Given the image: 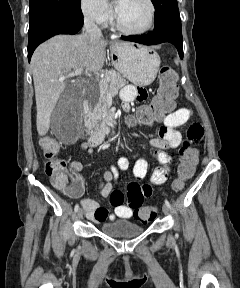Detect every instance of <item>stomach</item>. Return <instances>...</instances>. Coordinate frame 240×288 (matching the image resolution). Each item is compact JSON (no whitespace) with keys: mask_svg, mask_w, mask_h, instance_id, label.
<instances>
[{"mask_svg":"<svg viewBox=\"0 0 240 288\" xmlns=\"http://www.w3.org/2000/svg\"><path fill=\"white\" fill-rule=\"evenodd\" d=\"M111 60L124 77L138 86L151 84L160 66V57L153 49L129 42L113 44Z\"/></svg>","mask_w":240,"mask_h":288,"instance_id":"0dacf381","label":"stomach"}]
</instances>
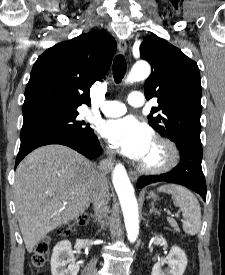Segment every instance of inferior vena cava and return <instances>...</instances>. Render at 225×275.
Masks as SVG:
<instances>
[{"label": "inferior vena cava", "mask_w": 225, "mask_h": 275, "mask_svg": "<svg viewBox=\"0 0 225 275\" xmlns=\"http://www.w3.org/2000/svg\"><path fill=\"white\" fill-rule=\"evenodd\" d=\"M112 156L100 162L91 187V201L95 210L97 220L103 224L108 211L109 187L107 181L108 170L112 167Z\"/></svg>", "instance_id": "inferior-vena-cava-1"}]
</instances>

====

## [Exercise requirements]
What you return should be the exact lines from the one containing "Segment every instance" through the end of the listing above, both included, minus any pictures.

## [Response box]
Segment every instance of inferior vena cava and return <instances>...</instances>. Render at 225×275.
Masks as SVG:
<instances>
[{"label": "inferior vena cava", "mask_w": 225, "mask_h": 275, "mask_svg": "<svg viewBox=\"0 0 225 275\" xmlns=\"http://www.w3.org/2000/svg\"><path fill=\"white\" fill-rule=\"evenodd\" d=\"M112 156L100 162L91 187V201L95 210L97 220L103 224L108 211L109 187L107 181L108 170L112 167Z\"/></svg>", "instance_id": "inferior-vena-cava-1"}]
</instances>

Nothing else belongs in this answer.